Ryan forgot to mention the CBO projects that cutting funding to Planned Parenthood for a year would result in “several thousand” additional births which, if they are the right kind of babies, will make Iowa Rep. Steve King happy.

Slate’s Jonathan Weissmann writes of the CBO analysis analysis:

There are lots of losers under the Republican plan to replace Obamacare, but perhaps nobody would suffer as badly as older Americans who live just above or around the poverty line. According to the new estimates from the Congressional Budget Office, that group could see its insurance premiums rise by 750 percent within a decade years under the House GOP’s American Health Care Act, compared to what they’d pay under current law for more comprehensive coverage.

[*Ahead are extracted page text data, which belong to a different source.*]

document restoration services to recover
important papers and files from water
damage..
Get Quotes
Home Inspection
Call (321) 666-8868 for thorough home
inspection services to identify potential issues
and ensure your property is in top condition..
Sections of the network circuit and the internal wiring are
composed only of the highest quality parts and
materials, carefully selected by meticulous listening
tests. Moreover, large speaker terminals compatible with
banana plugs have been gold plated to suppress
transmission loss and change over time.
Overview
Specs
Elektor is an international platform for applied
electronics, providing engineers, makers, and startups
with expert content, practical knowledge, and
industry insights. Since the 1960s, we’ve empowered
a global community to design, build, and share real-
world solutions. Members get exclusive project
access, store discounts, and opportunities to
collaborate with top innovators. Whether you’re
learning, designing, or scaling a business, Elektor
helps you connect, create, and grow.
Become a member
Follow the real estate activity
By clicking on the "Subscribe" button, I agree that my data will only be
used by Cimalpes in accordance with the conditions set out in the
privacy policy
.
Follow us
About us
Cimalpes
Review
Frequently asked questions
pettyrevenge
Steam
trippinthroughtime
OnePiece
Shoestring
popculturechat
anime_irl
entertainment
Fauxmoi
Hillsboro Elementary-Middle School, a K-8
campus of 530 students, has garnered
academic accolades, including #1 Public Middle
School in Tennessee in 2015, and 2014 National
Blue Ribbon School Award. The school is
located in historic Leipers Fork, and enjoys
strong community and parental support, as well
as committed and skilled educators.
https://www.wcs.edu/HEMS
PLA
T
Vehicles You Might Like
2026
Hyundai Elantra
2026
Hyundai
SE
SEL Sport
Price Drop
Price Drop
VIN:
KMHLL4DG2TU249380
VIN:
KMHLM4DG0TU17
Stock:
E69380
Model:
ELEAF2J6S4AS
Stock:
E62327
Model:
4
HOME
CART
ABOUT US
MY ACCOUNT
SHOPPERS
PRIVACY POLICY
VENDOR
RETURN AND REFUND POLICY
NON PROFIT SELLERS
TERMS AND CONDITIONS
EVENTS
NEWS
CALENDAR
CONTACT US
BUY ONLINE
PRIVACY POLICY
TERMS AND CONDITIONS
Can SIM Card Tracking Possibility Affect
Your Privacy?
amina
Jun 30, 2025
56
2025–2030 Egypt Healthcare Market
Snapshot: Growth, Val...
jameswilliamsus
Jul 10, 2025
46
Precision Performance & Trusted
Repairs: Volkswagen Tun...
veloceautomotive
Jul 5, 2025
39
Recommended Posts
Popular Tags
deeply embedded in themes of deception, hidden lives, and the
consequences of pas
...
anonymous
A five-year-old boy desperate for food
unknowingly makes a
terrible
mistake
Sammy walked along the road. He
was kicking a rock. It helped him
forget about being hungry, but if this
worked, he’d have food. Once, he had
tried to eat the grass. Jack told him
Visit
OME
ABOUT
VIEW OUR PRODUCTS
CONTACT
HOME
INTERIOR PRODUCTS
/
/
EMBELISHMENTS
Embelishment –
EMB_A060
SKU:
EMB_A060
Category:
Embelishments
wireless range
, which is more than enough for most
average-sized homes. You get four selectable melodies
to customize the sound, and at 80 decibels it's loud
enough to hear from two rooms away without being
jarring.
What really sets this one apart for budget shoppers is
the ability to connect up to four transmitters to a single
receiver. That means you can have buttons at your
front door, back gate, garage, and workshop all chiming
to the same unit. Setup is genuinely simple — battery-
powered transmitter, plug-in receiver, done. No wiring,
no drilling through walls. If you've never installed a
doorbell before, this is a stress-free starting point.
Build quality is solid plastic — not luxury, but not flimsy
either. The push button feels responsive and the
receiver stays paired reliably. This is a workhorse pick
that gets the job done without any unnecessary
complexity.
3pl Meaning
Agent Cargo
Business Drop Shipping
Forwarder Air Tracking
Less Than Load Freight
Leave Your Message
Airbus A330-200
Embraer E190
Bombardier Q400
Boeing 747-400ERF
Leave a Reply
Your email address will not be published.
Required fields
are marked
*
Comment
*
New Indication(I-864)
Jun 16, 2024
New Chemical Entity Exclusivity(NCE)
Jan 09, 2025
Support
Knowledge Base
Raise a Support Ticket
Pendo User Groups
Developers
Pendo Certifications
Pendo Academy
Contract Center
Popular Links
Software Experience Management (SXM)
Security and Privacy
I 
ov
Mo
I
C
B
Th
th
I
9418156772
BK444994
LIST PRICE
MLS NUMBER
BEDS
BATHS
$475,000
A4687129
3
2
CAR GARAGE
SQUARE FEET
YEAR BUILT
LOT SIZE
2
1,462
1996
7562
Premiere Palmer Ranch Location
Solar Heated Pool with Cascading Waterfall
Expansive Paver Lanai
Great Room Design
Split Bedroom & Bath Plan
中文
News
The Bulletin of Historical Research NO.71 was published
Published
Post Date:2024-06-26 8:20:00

That’s not a typo, he repeats: 750 percent.

There will be a lot of numbers bandied about as Republicans and the Trump White House try to control the narrative surrounding the AHCA. Ryan argues that the CBO scoring fails to take into account that this is only Phase 1 of the GOP’s three phase plan for repealing and replacing Obamacare. The twin miracles of choice and competition don’t kick in until later, Market willing.

What’s lost among the political abstractions and ideology is people. The numbers leave little room for human beings seeing a doctor when they get sick. But freedom, ya know? And deficit reduction. And corporate tax cuts. “Far better” for treating your child’s cancer, or your own.

Believe him. But maybe a little more detail is needed in Phase 2.